THE EUROPEAN COMMISSION SUFFERED A MAJOR setback in July 2006 when, for the first time ever, the Court of First Instance (CFI) annulled one of the Commission's merger clearance decisions. In July 2008 the Commission was redeemed when the European Court of Justice (ECJ) overruled the CFI and issued a key decision in the area of European merger control.
BACKGROUND
In July 2004 the Commission unconditionally cleared the creation of a joint venture (Sony BMG) between Sony Corporation and Bertelsmann AG, following what was later described by the ECJ as a 'fundamental U-turn' over the question of whether the merger might strengthen a collective dominant position. While in its statement of objections (SO) the Commission had provisionally concluded that the joint venture would strengthen a collective dominant position between Sony BMG, Universal, Warner and EMI, in both the recorded music market and in the wholesale market for licences for online music, the parties were ultimately able to convince the Commission that the market was not transparent enough to allow tacit collusion on price.

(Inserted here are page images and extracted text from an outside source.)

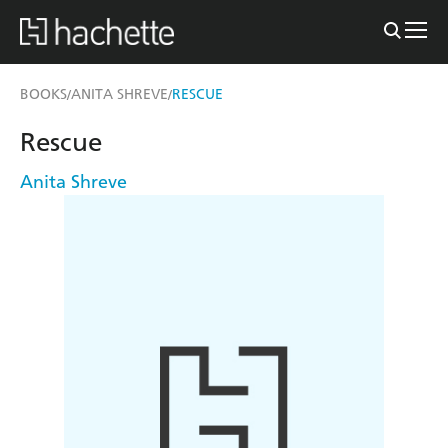
BOOKS
ANITA SHREVE
RESCUE
/
/
Rescue
Anita Shreve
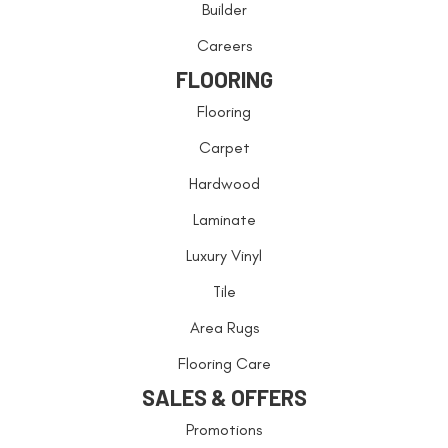
Builder
Careers
FLOORING
Flooring
Carpet
Hardwood
Laminate
Luxury Vinyl
Tile
Area Rugs
Flooring Care
SALES & OFFERS
Promotions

However, Impala, a trade association representing a number of independent music companies, lodged an appeal against the decision and in July 2006 the CFI annulled the Commission's clearance, concluding that the Commission had not applied a sufficiently high standard of proof to the evidence submitted by the parties in response to the SO (Impala v Commission [2006]).
The joint venture (which completed in 2004) was then renotified to the Commission and was cleared unconditionally in October 2007. This second clearance decision was also appealed by Impala to the CFI.
ECJ JUDGMENT
In July 2008, nearly four years after the Commission's original clearance decision, the ECJ overturned the 2006 ruling by the CFI (Bertelsmann & Sony Corporation of America v Impala [2008]). The ECJ found that the CFI had placed too much reliance on the contents of the SO when reaching its decision, taking insufficient account of the fact that the contents of the SO could be reassessed in light of material subsequently submitted by the parties. The ECJ thus concluded that, despite the fact that throughout the investigation the case team had considered that the market was sufficiently transparent to allow tacit collusion on price, the Commission was entitled to reach the opposite conclusion in its final decision.
Furthermore, the ECJ found that the Commission was not obliged to offer any explanation for the difference between the findings set out in the SO and the final decision, and that, given the strict time constraints inherent in a merger investigation, the Commission should not be required to send out detailed information requests to market participants after the publication of the SO. However, the ECJ dismissed Sony BMG's claim that the Commission is obliged to satisfy a higher standard of proof when it is prohibiting a merger than when it is approving one, confirming that there is no general presumption that a merger will not harm competition. However, the ECJ did acknowledge that the question of evidence is a particularly important one when prohibiting a merger on the basis of complex economic arguments such as those employed when analysing the issue of collective dominance.
COMMENT
This judgment is likely to be welcomed by practitioners since it confirms that new evidence introduced at the end of an investigation can convince the Commission of the merits of a merger, even where the Commission has taken the opposite view throughout a case. The ruling is also likely to mean that merging parties are now less concerned about the implications of adverse findings being set out in the SO. Finally, it provides welcome clarification of the issue of the standard of proof to be applied in merger decisions. Paradoxically, the ECJ's decision regarding the approval of the formation of the Sony BMG joint venture comes just on the heels of Sony's announcement that it intended to end it by buying Bertelsmann out. Sony filed its application for clearance of that transaction with the Commission in August 2008 and the first-phase clearance deadline was scheduled for mid-September 2008.